== Input for this task
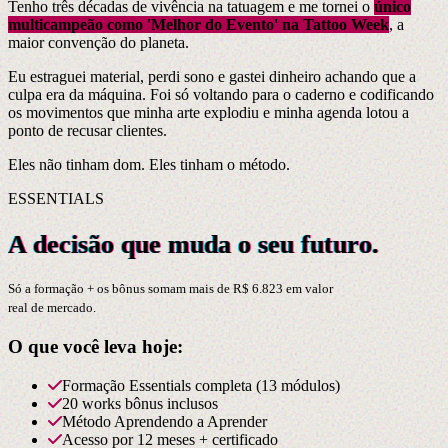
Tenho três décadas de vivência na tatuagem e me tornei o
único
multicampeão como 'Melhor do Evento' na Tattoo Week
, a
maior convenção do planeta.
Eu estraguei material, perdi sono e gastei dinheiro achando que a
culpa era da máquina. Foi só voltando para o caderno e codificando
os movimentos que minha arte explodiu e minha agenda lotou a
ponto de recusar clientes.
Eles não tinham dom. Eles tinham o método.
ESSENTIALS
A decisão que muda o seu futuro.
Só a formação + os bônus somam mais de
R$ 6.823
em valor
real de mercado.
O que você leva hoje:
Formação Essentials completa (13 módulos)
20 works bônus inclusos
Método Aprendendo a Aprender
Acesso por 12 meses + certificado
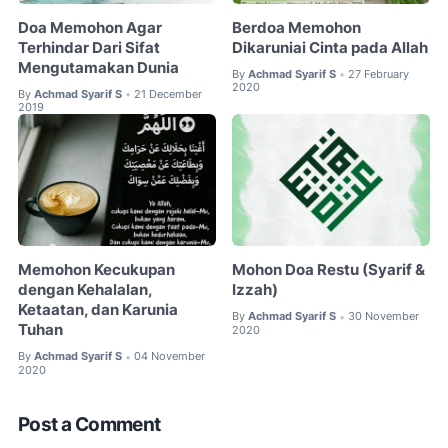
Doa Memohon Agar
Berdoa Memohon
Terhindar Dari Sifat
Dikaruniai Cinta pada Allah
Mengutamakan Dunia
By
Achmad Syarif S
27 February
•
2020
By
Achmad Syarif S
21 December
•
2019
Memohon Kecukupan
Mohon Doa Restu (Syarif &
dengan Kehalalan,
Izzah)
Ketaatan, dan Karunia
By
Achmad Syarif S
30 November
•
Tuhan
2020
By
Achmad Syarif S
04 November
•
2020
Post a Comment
====
== Input for this task
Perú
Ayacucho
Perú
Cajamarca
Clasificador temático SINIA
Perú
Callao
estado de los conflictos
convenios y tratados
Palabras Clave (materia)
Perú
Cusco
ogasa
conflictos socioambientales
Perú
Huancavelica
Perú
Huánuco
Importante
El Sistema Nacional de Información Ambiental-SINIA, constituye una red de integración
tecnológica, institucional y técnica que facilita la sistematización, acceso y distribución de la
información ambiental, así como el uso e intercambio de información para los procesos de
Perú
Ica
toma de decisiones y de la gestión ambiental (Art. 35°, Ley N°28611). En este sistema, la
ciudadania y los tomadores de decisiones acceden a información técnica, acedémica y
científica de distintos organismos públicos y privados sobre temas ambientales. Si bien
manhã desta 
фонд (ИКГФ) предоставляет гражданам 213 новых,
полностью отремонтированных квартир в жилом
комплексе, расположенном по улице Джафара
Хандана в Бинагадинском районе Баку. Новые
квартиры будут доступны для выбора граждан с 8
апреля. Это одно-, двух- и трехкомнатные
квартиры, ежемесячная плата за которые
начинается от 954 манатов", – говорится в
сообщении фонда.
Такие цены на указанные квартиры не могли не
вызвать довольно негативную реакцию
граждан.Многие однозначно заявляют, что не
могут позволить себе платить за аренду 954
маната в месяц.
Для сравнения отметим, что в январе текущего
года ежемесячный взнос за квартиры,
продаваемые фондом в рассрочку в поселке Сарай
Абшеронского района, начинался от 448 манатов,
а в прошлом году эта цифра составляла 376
====
Your job is to return all lines above that hold the word "conflictos".

Result of the exercise:
estado de los conflictos
conflictos socioambientales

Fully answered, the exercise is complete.